8.) What do you think of famous people, like Gwyneth Paltrow and Madonna, getting into yoga?  Is it good for yoga or does it made it a fad?
Because famous personalities have tremendous influence on our population, I'm very glad that so many of them have endorsed yoga. Although some students might do yoga at first just because a celebrity does it, I feel that the basic nature of yoga will lead them to their own practices and realizations. Certainly some people will stop doing it when the current wave of popularity ends, but yoga is such a beneficial practice that there's no downside of having done a few classes and stopped. Considering what celebrities have endorsed in the past through their lifestyles, I consider their preoccupation with yoga a blessing!

9.) Do you associate yoga with Hinduism?  If yes, in what ways?
I consider that Hinduism is the birthplace of yoga, and yoga inherits many of its traditions from Hinduism, such as the invocation to Ganesh at the beginning of certain classes, and the recitation of "namaste" at the end. However, I think yoga is a universal practice that can be adapted to any tradition. It is a practice for all humans and as such, I think each culture can change the outer forms a little while keeping the basic principles at heart. For example, if a teacher were to replace "Namaste" with "Shalom" or other words from other languages that also refer to peace and devotion, I don't think yoga would suffer for it.
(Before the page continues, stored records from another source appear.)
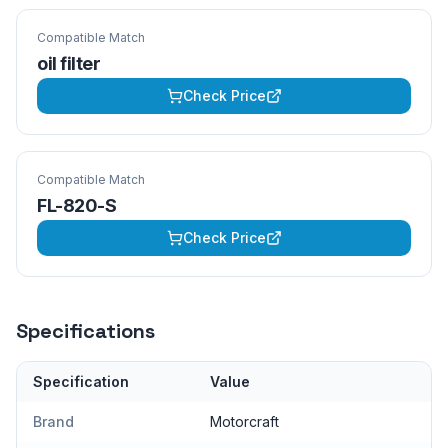
Compatible Match
oil filter
Check Price
Compatible Match
FL-820-S
Check Price
Specifications
Specification
Value
Brand
Motorcraft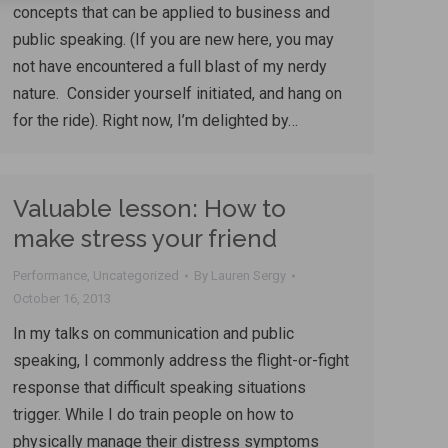
concepts that can be applied to business and
public speaking. (If you are new here, you may
not have encountered a full blast of my nerdy
nature. Consider yourself initiated, and hang on
for the ride). Right now, I’m delighted by…
Valuable lesson: How to
make stress your friend
Performance
,
Uncategorized
By
Lauren Sergy
October 16, 2013
In my talks on communication and public
speaking, I commonly address the flight-or-fight
response that difficult speaking situations
trigger. While I do train people on how to
physically manage their distress symptoms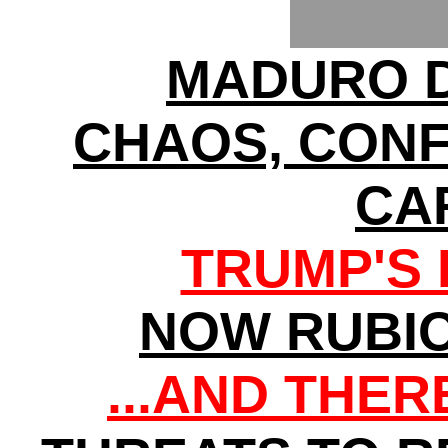
MADURO D
CHAOS, CONF
CA
TRUMP'S 
NOW RUBI
...AND THE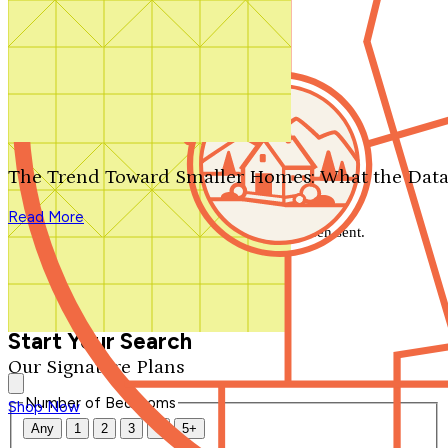
Search by plan number
Thanks for your question.
We'll be in touch shortly.
The Trend Toward Smaller Homes: What the Data
Close
Read More
Thank you for your inquiry. Your message has been sent.
We'll be in touch shortly.
Close
Start Your Search
Our Signature Plans
Number of Bedrooms
Shop Now
Any
1
2
3
4
5+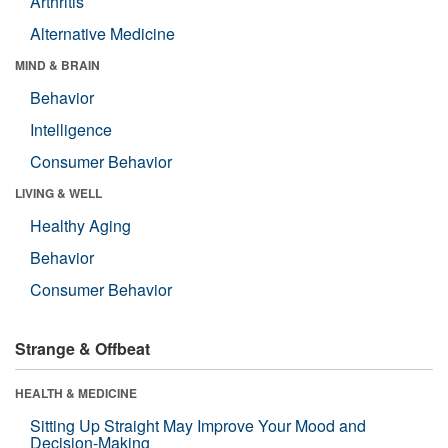
Arthritis
Alternative Medicine
MIND & BRAIN
Behavior
Intelligence
Consumer Behavior
LIVING & WELL
Healthy Aging
Behavior
Consumer Behavior
Strange & Offbeat
HEALTH & MEDICINE
Sitting Up Straight May Improve Your Mood and
Decision-Making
10.) Is yoga a way of life or a way to exercise and meditate?
I think yoga is a way of life. Because of our physique-focussed culture, we are using the physical practice of yoga as the front door to get to this yogic way of life - and some people will be happy to keep the yogic practice as merely physical, and will benefit from that. But ultimately I believe yoga is, from the original meaning of the word, a method that allows an individual self to achieve union with the greater self – cosmic consciousness, oneness, the absolute, or God, as it may be called, and this is a practice that informs all of a person's life.